Disagree. Dynamic typing is a vital advantage in some cases, and one that no compiler can handle properly (Burroughs Algol thunks come to mind from 50 years ago, but that doesn't solve the whole problem). Then there's eval() and exec().
Also I wonder how well it does with monkey patching.
Anything relying on either is broken by design.
Well, yes and no. Which is to say I don't disagree :D
Many life times ago I was writing systems that were designed to implement self modifying code. (There's a lot of hype about "AI" systems at the mo, so I'll just say it was an "AI" system, and consider myself unimpeachable!) I was using Clipper. So, compiled speed with runtime Codeblocks, a Clipper feature allowing interpreted Clipper code at runtime (ie. post compilation).
If you consider designing software that can modify itself as broken by design then, okay. I can't see anything but extreme niches where SMC would be needed.
[Edit: not my DV.]
Both exec()
and eval()
exist because they are necessary. But you are unlikely to ever use them your own code, I certainly haven't in over 20 years. Monkey patching can be essential in tests and can be occasionally be the right tool for the job.
The problem with all languages is the abuse of features for the wrong reason: I've seen people using comprehensions for flow control because it saves a line. It also makes things impossible to debug.
Python's great advantage is that helps millions of non-programmers get stuff done. Generally, quickly, safely and correctly.
Well, they say this about it:
"Codon is a Python-compatible language, and many Python programs will work with few if any modifications:"

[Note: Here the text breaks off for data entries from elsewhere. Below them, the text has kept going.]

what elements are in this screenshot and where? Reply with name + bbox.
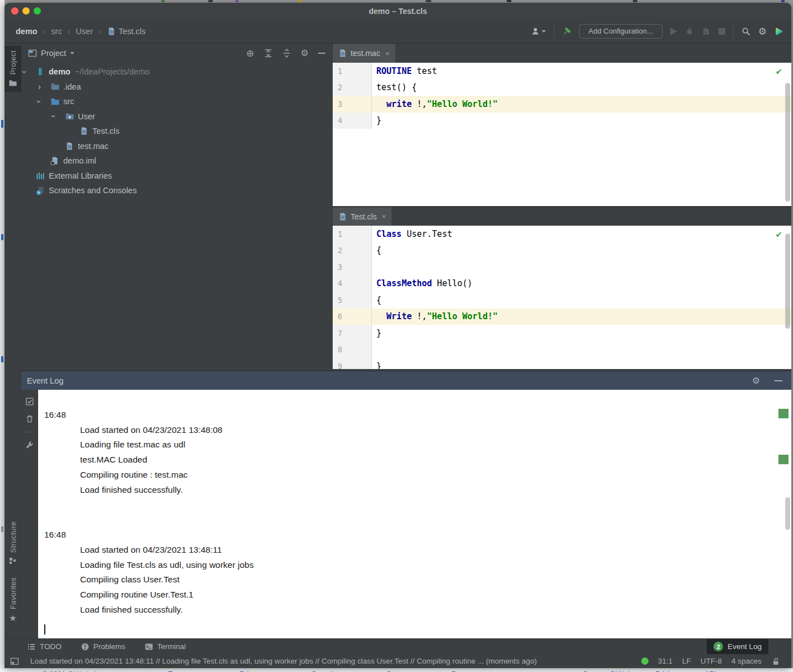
event-log-header[interactable]: Event Log ⚙ bbox=[21, 371, 791, 390]
breadcrumb-item-demo[interactable]: demo bbox=[16, 27, 38, 36]
code-line[interactable]: 3 bbox=[333, 259, 791, 276]
tool-window-button-project[interactable]: Project bbox=[4, 46, 21, 92]
close-tab-icon[interactable]: × bbox=[385, 49, 390, 58]
expand-all-icon[interactable] bbox=[264, 49, 273, 58]
code-line[interactable]: 5 { bbox=[333, 292, 791, 309]
editor-scrollbar[interactable] bbox=[785, 234, 790, 329]
hide-panel-icon[interactable] bbox=[318, 53, 325, 54]
debug-bug-icon[interactable] bbox=[685, 27, 694, 36]
footer-link-privacy[interactable]: Privacy bbox=[240, 670, 264, 672]
log-settings-wrench-icon[interactable] bbox=[25, 441, 34, 450]
line-separator-widget[interactable]: LF bbox=[682, 657, 691, 665]
toolbar-divider bbox=[733, 25, 734, 38]
code-line[interactable]: 4 } bbox=[333, 113, 791, 129]
chevron-down-icon[interactable] bbox=[70, 52, 74, 54]
tree-item-src[interactable]: › src bbox=[21, 94, 332, 109]
tree-item-scratches[interactable]: Scratches and Consoles bbox=[21, 183, 332, 198]
collapse-all-icon[interactable] bbox=[282, 49, 291, 58]
code-line[interactable]: 7 } bbox=[333, 325, 791, 342]
event-log-scrollbar[interactable] bbox=[785, 497, 790, 530]
chevron-down-icon[interactable]: › bbox=[53, 112, 65, 120]
encoding-widget[interactable]: UTF-8 bbox=[701, 657, 722, 665]
footer-link-status[interactable]: Status bbox=[386, 670, 407, 672]
settings-gear-icon[interactable]: ⚙ bbox=[758, 27, 767, 36]
hide-tool-windows-icon[interactable] bbox=[10, 657, 19, 666]
server-connection-status-icon[interactable] bbox=[641, 657, 649, 665]
code-line[interactable]: 2 { bbox=[333, 242, 791, 259]
user-account-button[interactable] bbox=[531, 27, 546, 36]
tool-window-button-favorites[interactable]: Favorites ★ bbox=[4, 573, 21, 628]
event-log-content[interactable]: 16:48 Load started on 04/23/2021 13:48:0… bbox=[39, 390, 778, 638]
tree-item-label: Test.cls bbox=[92, 127, 119, 136]
event-log-settings-gear-icon[interactable]: ⚙ bbox=[752, 376, 760, 385]
tree-item-demo-iml[interactable]: demo.iml bbox=[21, 153, 332, 169]
tree-item-idea[interactable]: › .idea bbox=[21, 80, 332, 95]
footer-link-terms[interactable]: Terms bbox=[168, 670, 188, 672]
chevron-down-icon[interactable]: › bbox=[38, 97, 50, 106]
code-line[interactable]: 9 } bbox=[333, 358, 791, 369]
run-button[interactable] bbox=[670, 27, 677, 35]
log-entry: Compiling routine User.Test.1 bbox=[80, 587, 778, 603]
tree-item-user-package[interactable]: › User bbox=[21, 109, 332, 124]
close-tab-icon[interactable]: × bbox=[382, 212, 386, 221]
line-number: 3 bbox=[333, 96, 372, 113]
editor-area: test.mac × 1 ROUTINE test 2 test() { 3 w… bbox=[332, 44, 791, 371]
clear-log-trash-icon[interactable] bbox=[25, 414, 34, 423]
locate-file-icon[interactable]: ⊕ bbox=[246, 49, 254, 58]
intersystems-plugin-logo-icon[interactable] bbox=[775, 27, 783, 36]
tree-item-test-mac[interactable]: test.mac bbox=[21, 139, 332, 154]
editor-tab-test-mac[interactable]: test.mac × bbox=[333, 44, 395, 63]
run-with-coverage-icon[interactable] bbox=[702, 27, 711, 36]
code-line[interactable]: 4 ClassMethod Hello() bbox=[333, 276, 791, 292]
line-number: 2 bbox=[333, 242, 372, 259]
search-everywhere-icon[interactable] bbox=[741, 27, 750, 36]
editor-test-mac[interactable]: 1 ROUTINE test 2 test() { 3 write !,"Hel… bbox=[333, 63, 791, 206]
editor-tab-test-cls[interactable]: Test.cls × bbox=[333, 207, 391, 226]
tree-item-test-cls[interactable]: Test.cls bbox=[21, 124, 332, 139]
indent-widget[interactable]: 4 spaces bbox=[731, 657, 762, 665]
code-line[interactable]: 1 ROUTINE test bbox=[333, 63, 791, 80]
breadcrumb-item-src[interactable]: src bbox=[51, 27, 62, 36]
status-message[interactable]: Load started on 04/23/2021 13:48:11 // L… bbox=[30, 657, 641, 665]
titlebar[interactable]: demo – Test.cls bbox=[4, 3, 791, 20]
hide-event-log-icon[interactable] bbox=[775, 380, 782, 381]
footer-link-docs[interactable]: Docs bbox=[451, 670, 468, 672]
editor-scrollbar[interactable] bbox=[785, 83, 790, 202]
code-line-highlighted[interactable]: 3 write !,"Hello World!" bbox=[333, 96, 791, 113]
footer-link-security[interactable]: Security bbox=[311, 670, 338, 672]
unlock-icon[interactable] bbox=[771, 657, 780, 666]
tool-window-button-todo[interactable]: TODO bbox=[27, 642, 62, 651]
tool-window-button-event-log[interactable]: 2 Event Log bbox=[707, 639, 768, 654]
code-line[interactable]: 2 test() { bbox=[333, 80, 791, 96]
footer-link-contact[interactable]: Contact GitHub bbox=[582, 670, 632, 672]
project-view-title[interactable]: Project bbox=[41, 49, 66, 58]
breadcrumb-item-file[interactable]: Test.cls bbox=[107, 27, 146, 36]
add-configuration-button[interactable]: Add Configuration... bbox=[579, 24, 663, 39]
toolbar-actions: Add Configuration... ⚙ bbox=[531, 24, 783, 39]
footer-link-pricing[interactable]: Pricing bbox=[655, 670, 678, 672]
event-log-title: Event Log bbox=[27, 376, 63, 385]
chevron-down-icon[interactable]: › bbox=[24, 68, 36, 76]
tool-window-button-terminal[interactable]: Terminal bbox=[144, 642, 186, 651]
tree-item-path-hint: ~/IdeaProjects/demo bbox=[75, 67, 150, 76]
tree-item-demo[interactable]: › demo ~/IdeaProjects/demo bbox=[21, 64, 332, 80]
event-log-tab-label: Event Log bbox=[727, 642, 762, 651]
stop-button[interactable] bbox=[719, 28, 725, 35]
tool-window-button-structure[interactable]: Structure bbox=[4, 517, 21, 570]
code-line[interactable]: 1 Class User.Test bbox=[333, 226, 791, 242]
line-number: 6 bbox=[333, 309, 372, 325]
editor-test-cls[interactable]: 1 Class User.Test 2 { 3 4 ClassMethod He… bbox=[333, 226, 791, 369]
build-hammer-icon[interactable] bbox=[562, 27, 571, 36]
tree-item-external-libraries[interactable]: External Libraries bbox=[21, 169, 332, 184]
breadcrumb-item-user[interactable]: User bbox=[76, 27, 93, 36]
panel-options-gear-icon[interactable]: ⚙ bbox=[301, 49, 309, 58]
chevron-right-icon[interactable]: › bbox=[38, 82, 50, 91]
footer-link-api[interactable]: API bbox=[705, 670, 716, 672]
project-panel-actions: ⊕ ⚙ bbox=[246, 49, 325, 58]
mark-all-read-checkbox-icon[interactable] bbox=[25, 397, 34, 406]
code-line-highlighted[interactable]: 6 Write !,"Hello World!" bbox=[333, 309, 791, 325]
code-line[interactable]: 8 bbox=[333, 342, 791, 358]
file-icon bbox=[338, 49, 347, 58]
tool-window-button-problems[interactable]: Problems bbox=[81, 642, 125, 651]
caret-position-widget[interactable]: 31:1 bbox=[658, 657, 673, 665]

So, no, not actually Python - but looks more that just 'a bit' like it. Besides, anyone who has been around a few years is used to coming across variants of languages - how many variants of BASIC or PASCAL or FORTH have you seen over the years ? It's not an issue if you are starting a new project surely ? If you are feeding existing code into it though, then that may well be painful.
This is better than a poke in the eye with a sharp stick. This is sort of a "have your cake and eat it too" situation.
I write in Python because "it thinks like I do" and as you say, it's got great libraries and general ecosystem because of the "batteries included" philosophy
Normally I just accept that Python will not be fast but now if I discipline myself a little, I can have speed too, on the parts where speed is desired. I don't have to switch to Java.
Compared to Python, Java is blisteringly fast. There again, most languages are faster than Python - version 3.x of Python attempted to fix the terrible threaded performance, but the nature of the language makes it very hard to improve things in a single thread. The advantages of Python are allegedly the ease of writing something in it, although I'd argue that even if that's true the maintenance burden of a dynamically typed language and its poor support for OO make it totally inappropriate for large systems.
If you're already using NumPy, then you're already on the other side of Raymond Chen's proverbial airtight hatch -- you've already made significant adjustments to your code to fit them into NumPy's optimized C routines, and there's not really a lot Codon can do for you.
Interfaces that can return any random type are very rare and a nasty code smell, though. Most of the time it's always either just a [type], a subclass thereof, or None.
If it works and is fast and it works with the libraries you need, and it would take you twice or ten times as long in C, why go straight to C? (Admittedly C++ is starting to look much more Pythonic these days.)
I've seen a lot of code that started as Python but never ran at more than prototyping speed due to I/O latency. Instead of moving on to another language, absurd levels of resources were spent trying to hack in multithreading or multiprocessing. The result is code that's unreliable and unmaintainable, while still being too slow from spin loops and unexpected waits in the GIL.
Native compilation can speed up Python 100x but it's still going to spend all it's time waiting on serialized I/O.
Well, it can be pre-compiled as an alternative to JIT compilation. Depends on your usage scenario, I guess.
I hardly use it personally, but find it quite appealing, and am interested to see where it goes, in particular how much traction it gains in scientific computing, my field.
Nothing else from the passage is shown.